Jakarta, CNBC Indonesia – The rupiah was strong against the United States (US) dollar this week, although it was corrected last Wednesday. The rupiah has successfully posted a 3 week strengthening in a row. In addition to the slumping US dollar, there was “assistance” from the International Monetary Fund (IMF) and its former bosses that made the rupiah strong.
Launching data from Refintiv, today’s rupiah opened trading stagnant at Rp 14,250/US$. Not having time to feel the red zone, the rupiah continued to advance until it penetrated Rp. 14,190/US$ or strengthened 0.42%.
At the end of trading, the strengthening of the rupiah was trimmed to RP 14,200/US$ or 0.35%. However, this level is the strongest closing trade since June 11.

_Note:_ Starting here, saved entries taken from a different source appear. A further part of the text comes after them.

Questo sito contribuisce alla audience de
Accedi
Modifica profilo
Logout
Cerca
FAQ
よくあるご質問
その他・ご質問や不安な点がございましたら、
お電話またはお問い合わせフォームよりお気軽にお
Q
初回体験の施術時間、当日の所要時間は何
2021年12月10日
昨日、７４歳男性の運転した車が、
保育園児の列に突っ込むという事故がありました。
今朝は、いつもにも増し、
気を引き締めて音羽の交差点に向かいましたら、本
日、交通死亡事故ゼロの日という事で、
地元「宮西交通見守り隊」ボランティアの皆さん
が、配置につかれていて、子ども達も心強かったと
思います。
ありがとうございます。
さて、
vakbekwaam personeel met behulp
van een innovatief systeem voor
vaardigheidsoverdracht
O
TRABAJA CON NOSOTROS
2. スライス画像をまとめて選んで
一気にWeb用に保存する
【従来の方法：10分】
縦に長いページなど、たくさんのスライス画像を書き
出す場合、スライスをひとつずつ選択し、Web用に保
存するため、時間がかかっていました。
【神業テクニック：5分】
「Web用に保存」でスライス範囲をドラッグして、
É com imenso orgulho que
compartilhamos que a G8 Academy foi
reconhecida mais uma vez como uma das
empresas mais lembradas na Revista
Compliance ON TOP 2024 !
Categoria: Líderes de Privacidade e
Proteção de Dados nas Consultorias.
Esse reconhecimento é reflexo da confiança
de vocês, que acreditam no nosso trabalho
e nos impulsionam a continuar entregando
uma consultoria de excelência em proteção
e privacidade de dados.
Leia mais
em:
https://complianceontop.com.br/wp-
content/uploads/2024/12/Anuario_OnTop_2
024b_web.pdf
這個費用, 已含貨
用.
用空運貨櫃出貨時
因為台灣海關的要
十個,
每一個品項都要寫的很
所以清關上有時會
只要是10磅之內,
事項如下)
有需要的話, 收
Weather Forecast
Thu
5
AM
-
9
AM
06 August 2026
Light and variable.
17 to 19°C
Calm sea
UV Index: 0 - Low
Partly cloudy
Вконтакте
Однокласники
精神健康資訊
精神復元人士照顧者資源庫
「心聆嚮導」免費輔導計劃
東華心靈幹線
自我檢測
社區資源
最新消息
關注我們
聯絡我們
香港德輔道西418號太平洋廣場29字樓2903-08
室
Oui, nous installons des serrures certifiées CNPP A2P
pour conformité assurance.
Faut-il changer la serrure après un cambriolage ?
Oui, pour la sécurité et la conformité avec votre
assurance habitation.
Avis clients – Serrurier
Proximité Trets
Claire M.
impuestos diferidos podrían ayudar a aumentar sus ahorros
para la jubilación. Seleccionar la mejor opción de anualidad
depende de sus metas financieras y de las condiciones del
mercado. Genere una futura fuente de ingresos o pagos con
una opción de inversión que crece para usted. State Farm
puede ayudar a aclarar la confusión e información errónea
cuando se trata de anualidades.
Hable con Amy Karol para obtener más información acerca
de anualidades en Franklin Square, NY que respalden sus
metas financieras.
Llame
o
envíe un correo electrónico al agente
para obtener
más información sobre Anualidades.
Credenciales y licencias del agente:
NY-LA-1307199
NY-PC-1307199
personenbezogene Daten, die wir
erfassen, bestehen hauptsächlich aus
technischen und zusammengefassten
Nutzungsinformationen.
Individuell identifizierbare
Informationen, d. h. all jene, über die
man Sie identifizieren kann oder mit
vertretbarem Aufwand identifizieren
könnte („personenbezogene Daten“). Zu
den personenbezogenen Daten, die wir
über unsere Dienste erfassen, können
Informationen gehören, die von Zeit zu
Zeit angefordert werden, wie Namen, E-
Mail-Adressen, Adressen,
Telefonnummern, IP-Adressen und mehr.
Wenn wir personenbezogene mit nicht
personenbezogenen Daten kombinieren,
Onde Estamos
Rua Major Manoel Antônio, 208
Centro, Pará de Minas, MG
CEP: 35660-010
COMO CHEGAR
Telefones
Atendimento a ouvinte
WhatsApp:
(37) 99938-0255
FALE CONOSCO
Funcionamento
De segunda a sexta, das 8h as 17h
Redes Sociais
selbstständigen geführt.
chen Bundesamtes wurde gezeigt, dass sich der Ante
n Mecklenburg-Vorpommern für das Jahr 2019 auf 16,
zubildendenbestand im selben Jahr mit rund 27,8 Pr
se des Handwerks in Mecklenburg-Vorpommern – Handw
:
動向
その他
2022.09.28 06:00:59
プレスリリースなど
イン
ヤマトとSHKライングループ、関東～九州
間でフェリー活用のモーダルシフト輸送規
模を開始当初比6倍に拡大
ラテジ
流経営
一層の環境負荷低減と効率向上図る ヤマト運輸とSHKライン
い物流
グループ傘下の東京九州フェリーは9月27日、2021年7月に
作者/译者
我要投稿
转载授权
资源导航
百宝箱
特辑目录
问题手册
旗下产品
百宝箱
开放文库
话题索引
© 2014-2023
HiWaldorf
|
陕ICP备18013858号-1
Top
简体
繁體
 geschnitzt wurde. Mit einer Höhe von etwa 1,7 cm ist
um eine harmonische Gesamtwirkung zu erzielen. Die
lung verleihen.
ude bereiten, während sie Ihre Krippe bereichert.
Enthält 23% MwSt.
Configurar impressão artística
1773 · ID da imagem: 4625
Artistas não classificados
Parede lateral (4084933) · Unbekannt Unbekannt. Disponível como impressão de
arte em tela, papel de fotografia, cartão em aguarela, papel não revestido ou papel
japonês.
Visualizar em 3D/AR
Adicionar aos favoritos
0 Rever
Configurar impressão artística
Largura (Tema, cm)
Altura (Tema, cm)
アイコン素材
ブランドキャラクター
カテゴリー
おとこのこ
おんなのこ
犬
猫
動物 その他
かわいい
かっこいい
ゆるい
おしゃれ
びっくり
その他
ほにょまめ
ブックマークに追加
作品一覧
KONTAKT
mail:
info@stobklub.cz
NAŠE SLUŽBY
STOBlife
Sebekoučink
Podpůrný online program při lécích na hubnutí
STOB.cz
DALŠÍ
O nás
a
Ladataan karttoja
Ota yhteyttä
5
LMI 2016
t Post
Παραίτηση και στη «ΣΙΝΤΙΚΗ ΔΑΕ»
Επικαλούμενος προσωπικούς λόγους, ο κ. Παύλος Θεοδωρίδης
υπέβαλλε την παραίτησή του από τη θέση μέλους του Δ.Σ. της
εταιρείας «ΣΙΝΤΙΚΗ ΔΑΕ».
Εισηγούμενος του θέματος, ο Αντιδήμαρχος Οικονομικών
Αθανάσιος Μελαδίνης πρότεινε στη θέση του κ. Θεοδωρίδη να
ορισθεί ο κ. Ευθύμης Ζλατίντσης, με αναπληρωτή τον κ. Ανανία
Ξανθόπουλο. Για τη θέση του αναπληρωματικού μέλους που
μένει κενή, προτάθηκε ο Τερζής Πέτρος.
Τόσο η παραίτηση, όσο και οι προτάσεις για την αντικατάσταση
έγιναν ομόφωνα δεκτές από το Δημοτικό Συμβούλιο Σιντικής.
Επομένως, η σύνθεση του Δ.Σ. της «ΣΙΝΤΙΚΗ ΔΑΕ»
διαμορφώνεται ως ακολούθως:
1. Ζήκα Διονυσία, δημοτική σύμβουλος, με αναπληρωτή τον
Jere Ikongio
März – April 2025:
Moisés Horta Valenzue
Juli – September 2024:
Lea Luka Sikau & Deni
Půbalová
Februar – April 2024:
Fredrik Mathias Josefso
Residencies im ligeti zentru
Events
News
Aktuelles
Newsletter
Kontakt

Throughout this week, the rupiah managed to record a 0.42% strengthening, after last week’s surge of more than 1%.
The weak US dollar was the main trigger for the strengthening of Garuda’s currency. The US dollar was under pressure after the release of disappointing employment data for Uncle Sam’s country.
The US Department of Labor on Friday last week reported employment outside the agricultural sector (non-farm payrolls/NFP) August reported 235,000 people, well below the Reuters survey of economists median of 728,000.
The release strengthens expectations that the central bank (US) The Fed will only tapering at the end of this year, and does not rule out the possibility of retreating early next year if the next NFP data released early next month is also bad.
US employment data is one of the main references for the Fed in determining when to taper. Delayed tapering will make the US dollar slump.
Meanwhile, from within the country, Bank Indonesia (BI) this week reported that foreign exchange reserves set a record high. At the end of August, foreign exchange reserves were reported at US$ 144.8 billion, up US$ 7.5 billion from the previous month.
The previous record of foreign exchange reserves was US$ 138.8 billion, which was reached last April. That is, the record this time far surpassed the previous record.
According to BI, the surge in foreign exchange reserves in August was due to additional allocations Special Drawing Right (SDR) of 4.46 billion or equivalent to US$ 6.31 billion received by Indonesia from the International Monetary Fund (IMF).
SDR is a financial instrument issued by the IMF and can be used for financial transactions of its member countries.
The SDR value itself is a combination of 5 currencies, namely the US dollar, euro, Chinese yuan, Japanese yen, and pound sterling, with different weights of course. The US dollar, as usual, has the biggest weight, followed by the euro.
In its statement, BI said that in 2021, the IMF will increase the allocation of SDR and distribute it to all member countries, including Indonesia, proportionally according to their respective quotas. The SDR allocation is distributed to IMF member countries at no cost.
An increase in foreign exchange reserves means that BI has more ammunition to stabilize the rupiah in times of turmoil.